Randomized control trials may be the gold standard for research, but field studies that include victims and police officers are delicate and “there are practical and ethical considerations that may exclude their use,” researchers write in this month’s edition of the the National Institute of Justice Journal.
The authors, Jill Theresa Messing, Jacquelyn Campbell and Janet Sullivan Wilson, discuss their study published in March 2014 of the Lethality Assessment Program (LAP), an intervention that occurs at the scene of a police-involved intimate partner violence incident.
The intervention “provides risk assessment, followed by advocacy services, for victim-survivors who are at high risk of being killed by their intimate partners,” but in designing their study the researchers realized a randomized control trial was impractical and potentially unethical.
To design and conduct this research study, we needed to balance the challenges of engaging in quasi-experimental field research against the requirements of a tightly controlled true experimental design. RCTs (Randomized Control Trials) have the benefit of controlling for extraneous variables within the design itself and are therefore considered the gold standard for knowing whether an intervention is effective. However, as we discussed above, RCTs require a highly controlled research environment that was neither practical nor desirable in this particular case, which highlights that there is not a single approach to effectiveness trials. To maintain the integrity of the LAP and meet the ethical imperatives of the researchers and community partners, a quasi-experimental design was necessary. Although this design opens the door to outside influences that could affect research outcomes, we believe that this pragmatic field trial provided the best possible information about the effectiveness of the LAP.
Their “quasi-experimental” study design ultimately involved asking police officers to refer victims to the researchers before the officers were trained in the new LAP method, in order to create a historical comparison group.

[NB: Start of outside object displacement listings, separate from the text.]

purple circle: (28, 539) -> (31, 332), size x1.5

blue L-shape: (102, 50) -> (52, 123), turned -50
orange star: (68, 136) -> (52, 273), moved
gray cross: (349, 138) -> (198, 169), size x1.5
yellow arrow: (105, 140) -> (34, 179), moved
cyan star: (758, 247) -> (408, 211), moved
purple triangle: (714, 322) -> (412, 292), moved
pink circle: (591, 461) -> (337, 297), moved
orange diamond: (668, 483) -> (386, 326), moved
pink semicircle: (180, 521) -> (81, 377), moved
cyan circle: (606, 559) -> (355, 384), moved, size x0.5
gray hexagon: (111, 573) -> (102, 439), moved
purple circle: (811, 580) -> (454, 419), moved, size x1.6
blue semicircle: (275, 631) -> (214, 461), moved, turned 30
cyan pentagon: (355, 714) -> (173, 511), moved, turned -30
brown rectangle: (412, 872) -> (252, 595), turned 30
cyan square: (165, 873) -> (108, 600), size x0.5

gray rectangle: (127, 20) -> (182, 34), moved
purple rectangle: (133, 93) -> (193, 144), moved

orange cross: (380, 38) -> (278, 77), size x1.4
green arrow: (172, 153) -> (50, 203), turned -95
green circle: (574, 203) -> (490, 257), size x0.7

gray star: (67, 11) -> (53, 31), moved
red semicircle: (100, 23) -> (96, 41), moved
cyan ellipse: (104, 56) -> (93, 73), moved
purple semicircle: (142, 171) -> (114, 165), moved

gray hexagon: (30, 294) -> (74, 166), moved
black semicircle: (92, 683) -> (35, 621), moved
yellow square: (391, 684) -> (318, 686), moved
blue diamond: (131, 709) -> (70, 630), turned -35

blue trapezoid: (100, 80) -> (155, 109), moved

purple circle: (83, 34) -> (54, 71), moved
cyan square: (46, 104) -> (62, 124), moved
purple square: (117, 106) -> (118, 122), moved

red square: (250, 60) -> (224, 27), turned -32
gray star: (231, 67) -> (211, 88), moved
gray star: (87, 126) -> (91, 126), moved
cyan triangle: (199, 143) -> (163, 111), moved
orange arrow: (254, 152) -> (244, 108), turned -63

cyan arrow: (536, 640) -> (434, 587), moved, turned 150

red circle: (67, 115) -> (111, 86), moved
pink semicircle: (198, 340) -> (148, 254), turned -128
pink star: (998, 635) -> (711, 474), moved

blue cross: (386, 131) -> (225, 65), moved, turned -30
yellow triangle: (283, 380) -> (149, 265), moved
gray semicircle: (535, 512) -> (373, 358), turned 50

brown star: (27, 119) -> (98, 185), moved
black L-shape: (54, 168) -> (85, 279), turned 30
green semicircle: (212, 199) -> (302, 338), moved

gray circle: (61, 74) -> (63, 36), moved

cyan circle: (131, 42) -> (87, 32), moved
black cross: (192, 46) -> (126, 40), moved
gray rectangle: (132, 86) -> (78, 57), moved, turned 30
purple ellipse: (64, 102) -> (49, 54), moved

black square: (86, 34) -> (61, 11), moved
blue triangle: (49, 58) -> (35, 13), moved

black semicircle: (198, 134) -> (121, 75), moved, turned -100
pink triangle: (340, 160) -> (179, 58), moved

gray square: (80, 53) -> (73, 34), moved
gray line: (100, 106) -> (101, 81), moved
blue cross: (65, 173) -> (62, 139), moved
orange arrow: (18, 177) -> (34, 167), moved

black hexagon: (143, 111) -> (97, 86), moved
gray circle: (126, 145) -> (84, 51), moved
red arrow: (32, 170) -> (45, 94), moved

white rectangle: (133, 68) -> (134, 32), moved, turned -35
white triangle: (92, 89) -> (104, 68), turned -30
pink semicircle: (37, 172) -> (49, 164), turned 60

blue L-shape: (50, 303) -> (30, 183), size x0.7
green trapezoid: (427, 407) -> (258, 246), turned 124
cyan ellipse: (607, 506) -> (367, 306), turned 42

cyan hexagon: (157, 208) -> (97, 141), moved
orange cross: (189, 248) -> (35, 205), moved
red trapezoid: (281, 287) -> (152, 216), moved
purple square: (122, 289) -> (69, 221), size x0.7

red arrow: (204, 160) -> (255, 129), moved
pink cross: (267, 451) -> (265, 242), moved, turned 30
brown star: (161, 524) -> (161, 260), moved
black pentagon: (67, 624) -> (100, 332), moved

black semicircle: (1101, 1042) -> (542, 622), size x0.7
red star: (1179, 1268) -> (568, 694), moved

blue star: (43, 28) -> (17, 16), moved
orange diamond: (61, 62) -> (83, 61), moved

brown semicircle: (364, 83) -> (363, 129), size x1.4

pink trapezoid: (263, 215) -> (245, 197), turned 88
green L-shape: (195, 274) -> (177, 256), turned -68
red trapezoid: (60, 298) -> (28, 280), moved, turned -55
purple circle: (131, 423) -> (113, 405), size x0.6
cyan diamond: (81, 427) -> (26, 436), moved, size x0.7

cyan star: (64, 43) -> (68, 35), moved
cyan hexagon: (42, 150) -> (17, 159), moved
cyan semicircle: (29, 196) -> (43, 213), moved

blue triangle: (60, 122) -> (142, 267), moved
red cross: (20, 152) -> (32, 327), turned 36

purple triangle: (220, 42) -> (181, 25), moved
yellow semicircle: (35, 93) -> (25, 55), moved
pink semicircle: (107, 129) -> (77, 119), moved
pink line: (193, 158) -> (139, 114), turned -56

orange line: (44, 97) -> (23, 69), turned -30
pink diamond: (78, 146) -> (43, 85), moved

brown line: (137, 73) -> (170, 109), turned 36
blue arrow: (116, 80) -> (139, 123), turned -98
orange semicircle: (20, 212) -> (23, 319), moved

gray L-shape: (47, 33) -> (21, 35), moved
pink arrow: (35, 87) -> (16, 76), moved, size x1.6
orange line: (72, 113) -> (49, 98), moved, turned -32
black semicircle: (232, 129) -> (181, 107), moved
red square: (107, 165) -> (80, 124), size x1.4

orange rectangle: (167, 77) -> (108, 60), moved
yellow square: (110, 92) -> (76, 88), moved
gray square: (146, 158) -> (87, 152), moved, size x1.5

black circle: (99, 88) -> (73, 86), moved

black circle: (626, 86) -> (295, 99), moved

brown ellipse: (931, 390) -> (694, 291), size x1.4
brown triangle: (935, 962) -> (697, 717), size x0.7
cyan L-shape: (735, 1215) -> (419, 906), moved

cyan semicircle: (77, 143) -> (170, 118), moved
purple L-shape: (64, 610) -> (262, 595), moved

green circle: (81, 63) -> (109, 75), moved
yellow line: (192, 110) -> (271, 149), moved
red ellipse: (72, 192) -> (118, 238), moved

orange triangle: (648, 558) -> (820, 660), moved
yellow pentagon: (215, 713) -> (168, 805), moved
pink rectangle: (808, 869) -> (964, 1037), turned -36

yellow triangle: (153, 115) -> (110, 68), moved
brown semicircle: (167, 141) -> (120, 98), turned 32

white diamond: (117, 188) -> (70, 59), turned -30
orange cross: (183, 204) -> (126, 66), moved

After that group was established, the police officers received LAP training, and researchers were able to compare the two groups.
The evaluation ultimately found that the Lethality Assessment Program was able to aid women in achieving more protective strategies in the immediate aftermath of the intervention, as well as in the long-term. Those protective strategies included: seeking domestic violence services and removing or hiding their partners’ weapons, in the short-term, and applying for and receiving protection orders, “going someplace where their partners could not find them” in the long-term.